A compound according to claim 3. 5. A method for reducing the viscosity of an aqueous fluid thickened by a dialkylaminoalkyl ether-hydroxyalkyl ether derivative of polygalactomannan, wherein said aqueous fluid contains an alkali metal and an alkaline earth metal hypochlorite. Adding a hypochlorite or a chlorinated isocyanurate compound selected from salts. 6. The method of claim 5, wherein said polygalactomannan ether has a DS in the range of about 0.001 to 0.2 and an MS in the range of about 0.05 to 1.6. 7. The polygalactomannan is guar gum, the dialkylaminoalkyl ether has 1 to 6 carbon atoms in each alkyl group and a total of 12 or less carbon atoms, and 7. An alkyl group having 2 to 4 carbon atoms.
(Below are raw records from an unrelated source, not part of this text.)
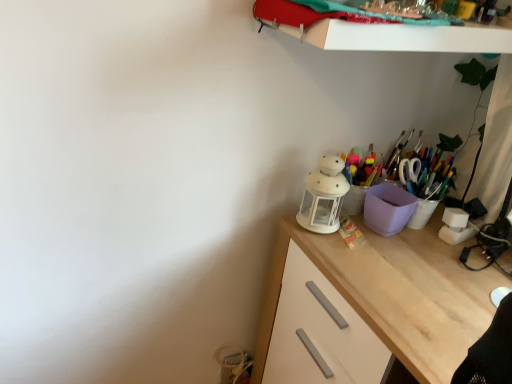 Where is `light wood desk at lower right`? This screenshot has width=512, height=384. light wood desk at lower right is located at coordinates (393, 294).

Describe the element at coordinates (393, 294) in the screenshot. I see `light wood desk at lower right` at that location.

Image resolution: width=512 pixels, height=384 pixels. In order to click on white glossy shelf at upper center in this screenshot , I will do `click(379, 32)`.

This screenshot has width=512, height=384. What do you see at coordinates (379, 32) in the screenshot?
I see `white glossy shelf at upper center` at bounding box center [379, 32].

Measure the distance between white glossy shelf at upper center and camera.

The depth of white glossy shelf at upper center is 28.54 inches.

The width and height of the screenshot is (512, 384). Find the location of `light wood desk at lower right`. light wood desk at lower right is located at coordinates (393, 294).

Is white glossy shelf at upper center to the left of light wood desk at lower right from the viewer's perspective?

Yes, white glossy shelf at upper center is to the left of light wood desk at lower right.

Relative to light wood desk at lower right, is white glossy shelf at upper center in front or behind?

In the image, white glossy shelf at upper center appears in front of light wood desk at lower right.

Is point (275, 14) closer to camera compared to point (452, 246)?

Yes, point (275, 14) is closer to viewer.

From the image's perspective, is white glossy shelf at upper center under light wood desk at lower right?

Actually, white glossy shelf at upper center appears above light wood desk at lower right in the image.

From a real-world perspective, is white glossy shelf at upper center physically below light wood desk at lower right?

No, from a real-world perspective, white glossy shelf at upper center is not under light wood desk at lower right.

In the scene shown: Considering the sizes of objects white glossy shelf at upper center and light wood desk at lower right in the image provided, who is thinner, white glossy shelf at upper center or light wood desk at lower right?

Thinner between the two is white glossy shelf at upper center.

Is white glossy shelf at upper center taller than light wood desk at lower right?

In fact, white glossy shelf at upper center may be shorter than light wood desk at lower right.

Is white glossy shelf at upper center bigger than light wood desk at lower right?

Actually, white glossy shelf at upper center might be smaller than light wood desk at lower right.

Is light wood desk at lower right a part of white glossy shelf at upper center?

Definitely not — light wood desk at lower right is not inside white glossy shelf at upper center.

Is white glossy shelf at upper center beside light wood desk at lower right?

No, white glossy shelf at upper center is not making contact with light wood desk at lower right.

Is white glossy shelf at upper center looking in the opposite direction of light wood desk at lower right?

No, light wood desk at lower right is not at the back of white glossy shelf at upper center.

How different are the orientations of white glossy shelf at upper center and light wood desk at lower right in degrees?

91.6 degrees.

You are a GUI agent. You are given a task and a screenshot of the screen. Output one action in this format:
    pyautogui.click(x=<x>, y=<y>)
    Task: Click on the desk below the white glossy shelf at upper center (from the image's perspective)
    
    Given the screenshot: What is the action you would take?
    pyautogui.click(x=393, y=294)

Visually, is light wood desk at lower right positioned to the left or to the right of white glossy shelf at upper center?

Based on their positions, light wood desk at lower right is located to the right of white glossy shelf at upper center.

Does light wood desk at lower right lie in front of white glossy shelf at upper center?

No, light wood desk at lower right is further to the viewer.

Is point (369, 267) closer to camera compared to point (376, 36)?

No.

From the image's perspective, which one is positioned higher, light wood desk at lower right or white glossy shelf at upper center?

white glossy shelf at upper center, from the image's perspective.

From the picture: From a real-world perspective, is light wood desk at lower right positioned over white glossy shelf at upper center based on gravity?

No, from a real-world perspective, light wood desk at lower right is not on top of white glossy shelf at upper center.

Can you confirm if light wood desk at lower right is wider than white glossy shelf at upper center?

Indeed, light wood desk at lower right has a greater width compared to white glossy shelf at upper center.

Which of these two, light wood desk at lower right or white glossy shelf at upper center, stands taller?

Standing taller between the two is light wood desk at lower right.

Can you confirm if light wood desk at lower right is smaller than white glossy shelf at upper center?

Incorrect, light wood desk at lower right is not smaller in size than white glossy shelf at upper center.

Is white glossy shelf at upper center inside light wood desk at lower right?

Definitely not — white glossy shelf at upper center is not inside light wood desk at lower right.

Is light wood desk at lower right placed right next to white glossy shelf at upper center?

No, light wood desk at lower right is not beside white glossy shelf at upper center.

Is light wood desk at lower right facing towards white glossy shelf at upper center?

No.

How many degrees apart are the facing directions of light wood desk at lower right and white glossy shelf at upper center?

The described method. 8. The method according to claim 7, wherein said dialkylaminoalkyl ether group is a dimethylaminoisopropyl ether group and said hydroxyalkyl ether group is a hydroxypropyl ether group. 9. The method according to claim 5, wherein said hypochlorite is sodium or calcium hypochlorite, and said chlorinated isocyanurate is sodium dichloro-s-triazinetrione. The described method. 10. The method of claim 10 wherein said aqueous fluid is 1000 gallons of aqueous fluid (37
10. A process according to any one of claims 5 to 9 containing about 10 to 80 pounds (4.53 to 36.3 kg) of polygalactomannan dialkylaminoalkylether-hydroxyalkylether per 85). 11. The method of claim 5 wherein said hypochlorite or chlorinated isocyanurate is added in an amount of about 0.1 to 5 pounds per 1,000 gallons of aqueous fluid.
The method according to any one of claims 1 to 4.